On-chain metrics show increased movement from older wallets over the past couple of months. When farms close abruptly, they often dump coins to stay solvent.

  • Asian spot selling dominant in Q4
  • U.S. venues showing net buying
  • Miner capitulation adding supply
  • Hardware flooding secondary markets

That said, it’s not all doom. Lower difficulty ahead could improve margins for efficient operations elsewhere. And some see this as accelerating the shift away from concentrated regions.


Historical Context: China and Bitcoin Mining

China’s relationship with Bitcoin mining has been a rollercoaster. Back in 2021, a nationwide push sent hashrate plummeting globally as operators migrated en masse to places like Texas, Kazakhstan, and Canada.

Over time, activity crept back underground, drawn by surplus power in remote areas. By late 2025, estimates had China reclaiming around 14% of the pie again—quietly, through informal setups or data centers with dual purposes.

This resurgence showed Bitcoin’s decentralized nature in action: ban it one way, and it finds another path. But renewed enforcement reminds us that geopolitical risks haven’t gone away.

What’s different now?
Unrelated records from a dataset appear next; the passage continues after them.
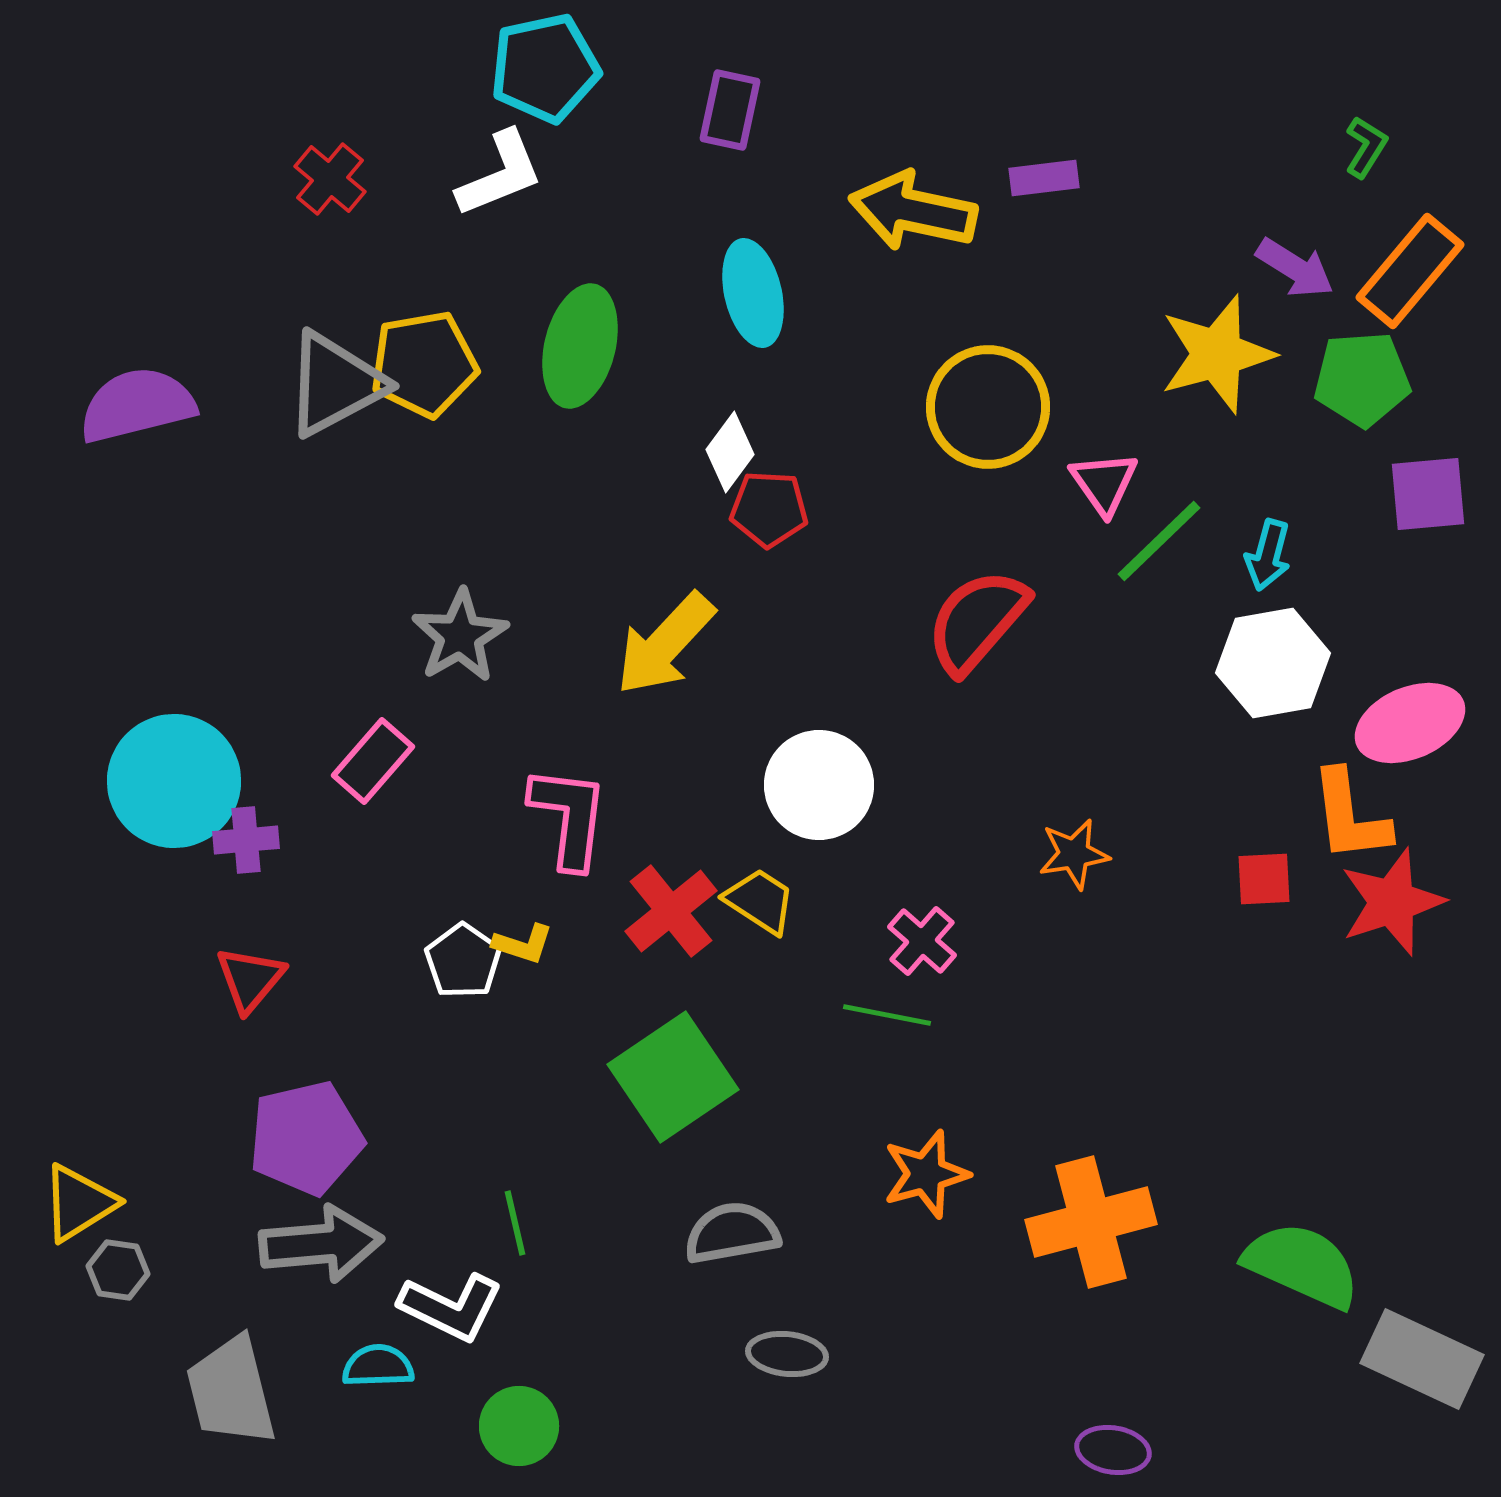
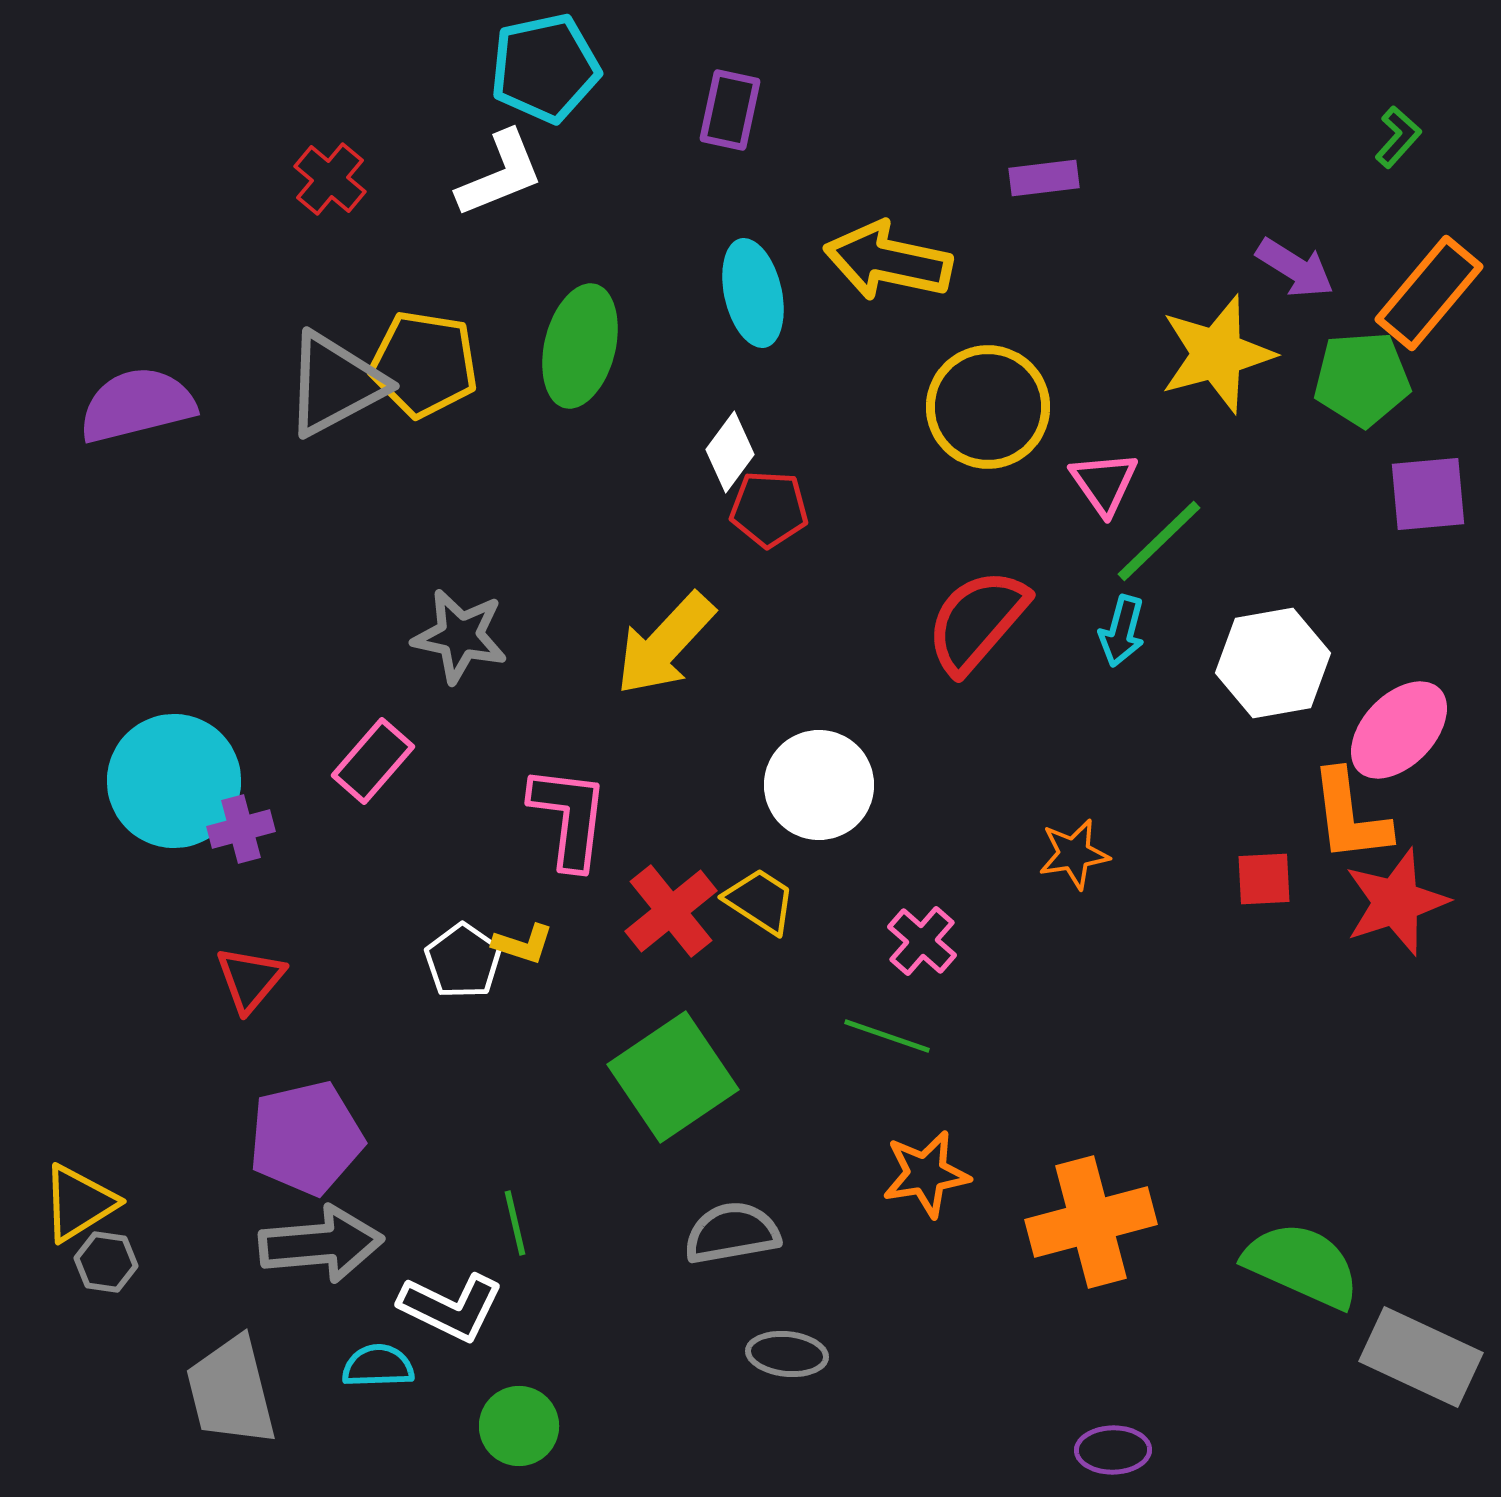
green L-shape at (1366, 147): moved 32 px right, 10 px up; rotated 10 degrees clockwise
yellow arrow at (913, 211): moved 25 px left, 50 px down
orange rectangle at (1410, 271): moved 19 px right, 22 px down
yellow pentagon at (424, 364): rotated 19 degrees clockwise
cyan arrow at (1268, 555): moved 146 px left, 76 px down
gray star at (460, 636): rotated 30 degrees counterclockwise
pink ellipse at (1410, 723): moved 11 px left, 7 px down; rotated 23 degrees counterclockwise
purple cross at (246, 840): moved 5 px left, 11 px up; rotated 10 degrees counterclockwise
red star at (1392, 902): moved 4 px right
green line at (887, 1015): moved 21 px down; rotated 8 degrees clockwise
orange star at (926, 1174): rotated 6 degrees clockwise
gray hexagon at (118, 1270): moved 12 px left, 8 px up
gray rectangle at (1422, 1359): moved 1 px left, 2 px up
purple ellipse at (1113, 1450): rotated 10 degrees counterclockwise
The network is far more distributed overall. Drops like this sting less than they once did because the U.S. and other hubs have built substantial capacity.

In my experience watching these cycles, each “China ban” episode ultimately makes the hash distribution healthier. Miners learn, adapt, and spread out.

Broader Factors Squeezing Miners

The Xinjiang event isn’t happening in a vacuum. Several headwinds are converging:

  1. Stagnant or declining BTC price reducing revenue
  2. Record-high difficulty before the drop
  3. Low transaction fees meaning fewer extra rewards
  4. Rising energy costs in winter months
  5. Some operators pivoting rigs to AI computing for better margins

Three consecutive negative difficulty adjustments are already in the books, a rare streak signaling widespread strain.

It’s a classic capitulation phase. Less efficient players exit, stronger ones scoop up cheaper hardware later, and the network emerges leaner.

What This Means for Bitcoin’s Future

Short-term, expect volatility. More selling from distressed miners could test lower supports. But the protocol adjusts—literally.

Longer-term, this pushes toward greater decentralization. No single region dominating is healthier for security and resilience.

Interestingly, while Asia sells, Western inflows continue strong through ETFs and institutions. That divergence often signals accumulation during weakness.

Bitcoin has survived bigger shocks. Remember the 2021 exodus? Hashrate recovered stronger, distributed wider.

The network adapts, difficulty resets, and surviving miners enjoy higher share of rewards temporarily.

If history is any guide, this could mark a bottoming process rather than the start of a deeper bear phase. But markets surprise—that’s what keeps it exciting.

Key Takeaways for Investors and Miners

Whether you’re holding BTC or running rigs, here’s what stands out:

  • Regulatory risks remain real in certain jurisdictions
  • Profitability cycles are brutal—efficiency is king
  • Network metrics like hashrate and difficulty tell the real story beyond price
  • Diversification (geographic and operational) pays off
  • Capitulation often precedes recovery

Personally, I’ve found that zooming out helps during these events. Bitcoin’s fundamentals—fixed supply, growing adoption—haven’t changed. Shocks like this test the system but also prove its antifragility.

As we head into 2026, watch for hashrate recovery, difficulty resets, and whether offline capacity relocates or stays dark. That’ll tell us a lot about the next chapter.

One thing’s for sure: the mining landscape never stays static. It’s evolving, sometimes painfully, but always forward.